L’état d’urgence à la base, arme de guerre contre le peuple algérien

L’état d’urgence est né avec la loi n° 55-385 du 3 avril 1955, qui prévoit qu’il « peut être déclaré sur tout ou partie du territoire métropolitain ou des départements d’outre-mer, dans deux hypothèses :

– soit en cas de péril imminent résultant d’atteintes graves à l’ordre public ;

– soit en cas d’événements présentant, par leur nature et leur gravité, le caractère de calamités publiques. »

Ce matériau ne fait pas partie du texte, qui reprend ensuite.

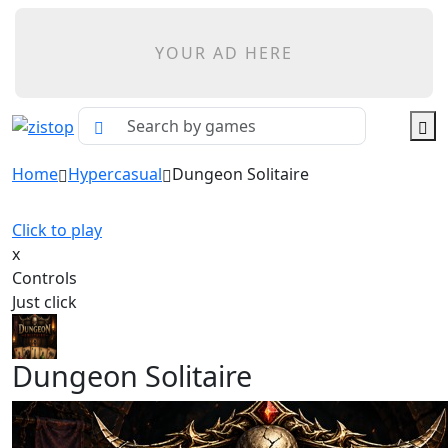
YOUR AD HERE
Home
Hypercasual
Dungeon Solitaire
Click to play
x
Controls
Just click
Dungeon Solitaire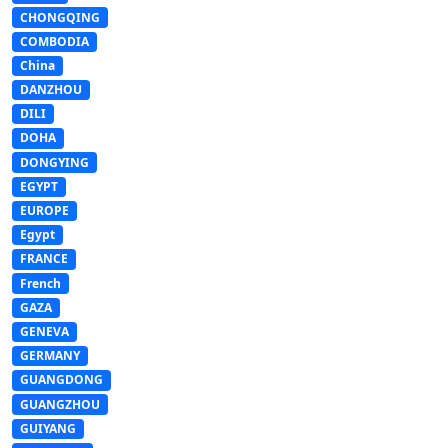
CHONGQING
COMBODIA
China
DANZHOU
DILI
DOHA
DONGYING
EGYPT
EUROPE
Egypt
FRANCE
French
GAZA
GENEVA
GERMANY
GUANGDONG
GUANGZHOU
GUIYANG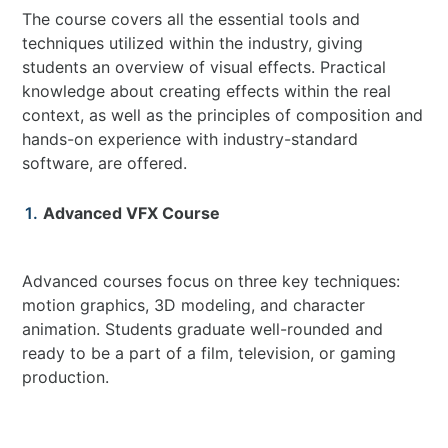
The course covers all the essential tools and
techniques utilized within the industry, giving
students an overview of visual effects. Practical
knowledge about creating effects within the real
context, as well as the principles of composition and
hands-on experience with industry-standard
software, are offered.
Advanced VFX Course
Advanced courses focus on three key techniques:
motion graphics, 3D modeling, and character
animation. Students graduate well-rounded and
ready to be a part of a film, television, or gaming
production.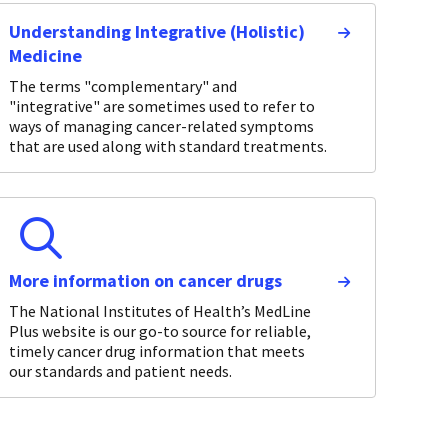
Understanding Integrative (Holistic)
Medicine
The terms "complementary" and
"integrative" are sometimes used to refer to
ways of managing cancer-related symptoms
that are used along with standard treatments.
More information on cancer drugs
The National Institutes of Health’s MedLine
Plus website is our go-to source for reliable,
timely cancer drug information that meets
our standards and patient needs.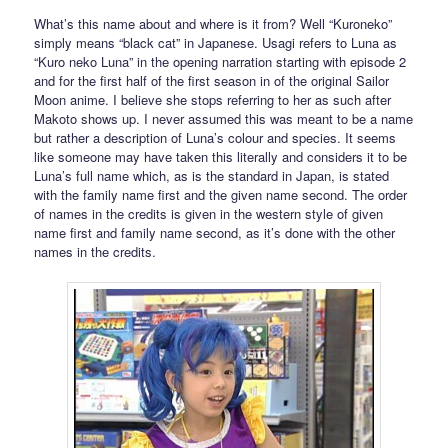
What’s this name about and where is it from? Well “Kuroneko”
simply means “black cat” in Japanese. Usagi refers to Luna as
“Kuro neko Luna” in the opening narration starting with episode 2
and for the first half of the first season in of the original Sailor
Moon anime. I believe she stops referring to her as such after
Makoto shows up. I never assumed this was meant to be a name
but rather a description of Luna’s colour and species. It seems
like someone may have taken this literally and considers it to be
Luna’s full name which, as is the standard in Japan, is stated
with the family name first and the given name second. The order
of names in the credits is given in the western style of given
name first and family name second, as it’s done with the other
names in the credits.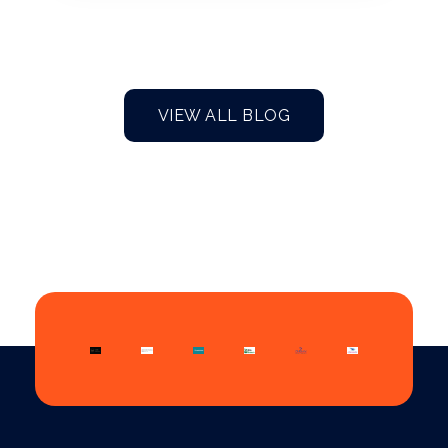
VIEW ALL BLOG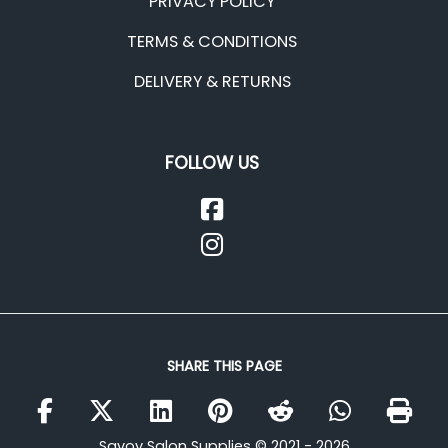
PRIVACY POLICY
TERMS & CONDITIONS
DELIVERY & RETURNS
FOLLOW US
SHARE THIS PAGE
Savoy Salon Supplies © 2021 - 2026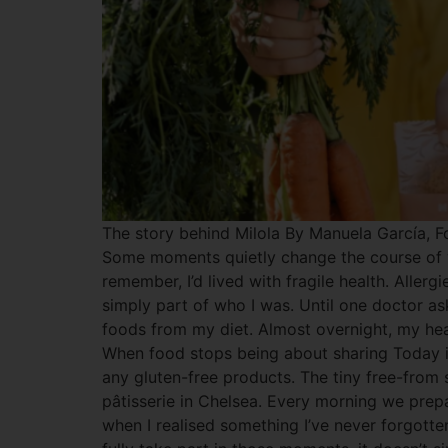
The story behind Milola By Manuela García, Fo
Some moments quietly change the course of you
remember, I’d lived with fragile health. Alle
simply part of who I was. Until one doctor as
foods from my diet. Almost overnight, my hea
When food stops being about sharing Today it
any gluten-free products. The tiny free-from 
pâtisserie in Chelsea. Every morning we prepa
when I realised something I’ve never forgotten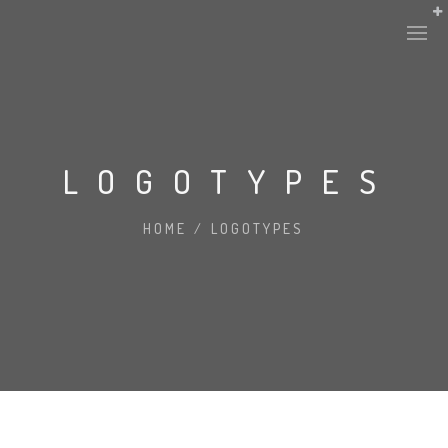
LOGOTYPES
HOME
/
LOGOTYPES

L’état d’urgence est le cadre juridique que choisit l’État français pour mener sa guerre contre le peuple algérien après le 1er novembre 1954, date du début de la révolution lancée par le FLN. Cette loi engage la France contre l’histoire, contre le mouvement de décolonisation de l’Afrique, dans une guerre perdue d’avance. Ce faisant, elle supprime tout un pan des droits et des libertés individuelles pour permettre à l’armée et à la police coloniales de démanteler les structures révolutionnaires algériennes. Chercher pourquoi le gouvernement Valls a choisi cette même loi en réponse aux attentats du 13 novembre à Paris amène à relire « L’ennemi intérieur » de Mathieu Rigouste. Ce livre de socio-histoire militante montre comment la révolution algérienne a été l’occasion pour la République française de tester de nouvelles pratiques de répression et de contrôle sur le sol de son ancienne colonie et sur le territoire national, simultanément. En France, ces pratiques n’ont pas cessé d’être expérimentées dans un cadre juridique toujours en évolution. Toute une partie des structures et du personnel militaire, policier ou administratif issus de la France coloniale a été réintégrée en métropole, dans la société dans laquelle nous vivons. La figure de « l’ennemi intérieur » s’appliquait, dans la société coloniale, aux résistants algériens, fellagha ou fidaïnes, ainsi qu’aux quelques communistes ou anarchistes qui les soutenaient. Elle s’applique désormais spécifiquement à la figure des « jeunes » issus des quartiers populaires, surtout s’ils sont musulman-es, et aussi à un certain nombre de militant-es d’extrême gauche, tous montrés comme de potentiels terroristes. Lorsque l’état d’urgence est mis en place par Nicolas Sarkozy lors des révoltes populaires de novembre 2005, c’est la figure du jeune musulman des quartiers qu’il réprime de façon spectaculaire. L’état d’urgence est un élément moteur de l’ordre sécuritaire qui faut comprendre sur le long terme, comme l’explique Mathieu Rigouste :

« Depuis les années 1960 jusqu’aujourd’hui, l’ordre sécuritaire redéploie aussi ces schémas contre-insurrectionnels contre les mouvements sociaux et les mouvements révolutionnaires.
Les sociétés impérialistes importent en fait en permanence des dispositifs de domination issus de la guerre coloniale pour restructurer leurs modèles de pouvoir. Elles rénovent et réagencent des doctrines et des idéologies, des personnels et des réseaux, des matériels et des technologies pour la restructuration du socio-apartheid et l’encadrement des quartiers populaires. Elles les adaptent et les recombinent ensuite vers le contrôle et la domestication des luttes sociales et des mouvements révolutionnaires. »
(1)

L’état d’urgence de novembre 2015, tout en dépassant le niveau de répression des révoltes de 2005, comme nous allons le voir à la suite, s’inscrit à son tour dans le cadre d’une guerre menée à la fois en Syrie, en Irak, en Libye, et dans la population française. Ce paradigme néocolonial est un héritage de la guerre contre-révolutionnaire en Algérie, il doit être comprit à partir de cette histoire. Aux débuts des années 2000, les interventions américaines en Afghanistan et en Irak font rejaillir des modèles de contre-insurrection où s’enchevêtrent guerre impérialiste « là-bas », et État policier « ici ». C’est, en d’autres termes: « un continuum de violence d’État circulant entre le contrôle et la guerre, l’intérieur et l’extérieur, la guerre et la paix, les domaines militaires et policiers. »(2) Et nous pouvons parier que si nous ne freinons pas l’élan guerrier de l’armée française, nous en subirons les conséquences désastreuses dans notre quotidien, dans nos droits et nos libertés.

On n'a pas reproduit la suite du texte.